For some reason, many writers feel the need to use time travel in their stories. I’m not talking about Science Fiction stories, by the way, even writers of so-called literary fiction fall prey to this habit.
Here’s a quick way to see if the book you are currently reading has time travel in it. Turn to the first pages of the book and look for the secret code word… you guessed it. Prologue.
To be honest, I have written my fair share of prologues.
In my opinion, a prologue is just a pre-flashback. Why do people feel the need to conjure their setting or characters, or plot lines in advance of telling their story? Hard to say, but to me it suggests an inability—more likely only a fear of the inability—to set the scene in within the story arc.
But isn’t that like a writer saying to a friend, “…I don’t have the words to tell you how grateful…” or some such? I cringe whenever I hear a writer say such a thing. Yes, yes, I know, it is more of a cultural meme than a true protestation, but still it grates.
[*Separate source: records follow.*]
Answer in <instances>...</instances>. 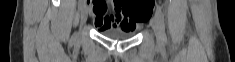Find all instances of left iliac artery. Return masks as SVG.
Listing matches in <instances>:
<instances>
[{
    "mask_svg": "<svg viewBox=\"0 0 235 62\" xmlns=\"http://www.w3.org/2000/svg\"><path fill=\"white\" fill-rule=\"evenodd\" d=\"M155 15H156L158 22H159V25H160L163 42L166 43L167 37H166V33H165L164 14H163L161 8L158 6L156 8Z\"/></svg>",
    "mask_w": 235,
    "mask_h": 62,
    "instance_id": "left-iliac-artery-1",
    "label": "left iliac artery"
}]
</instances>
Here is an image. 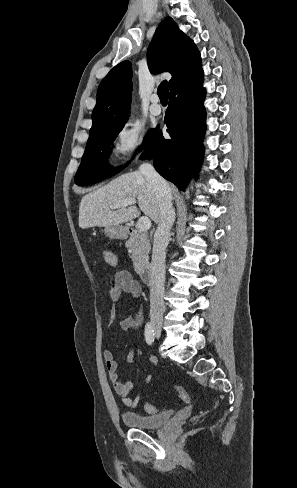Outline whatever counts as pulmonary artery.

For this same reason flashbacks, or the less conventional flash-forwards should be avoided. They are a crutch. A kind of saying, “Oh! Wait, I forgot. Let me jump out of the normal timeline to remind you of something…”
For the sake of flow, learning to tell your whole story within the self-assigned confines of your plot is the key.
OK, OK… yes. There are times when being clever gets points. The movie Inception—a very well-written and compelling piece—uses a type of time-travel, time dilation as a major plot piece. See? It makes sense to use “time travel” in a story about time travel.
Today’s challenge is to tell on yourself. No, you don’t need to confess here on UhW. Confessing to yourself is good enough.
Are you an inveterate time traveler? …or have you learned to tell your story as Lewis Carroll would say, by “…starting at the beginning and going through to the end…”? And, if you are somewhere in-between, where will you go from here?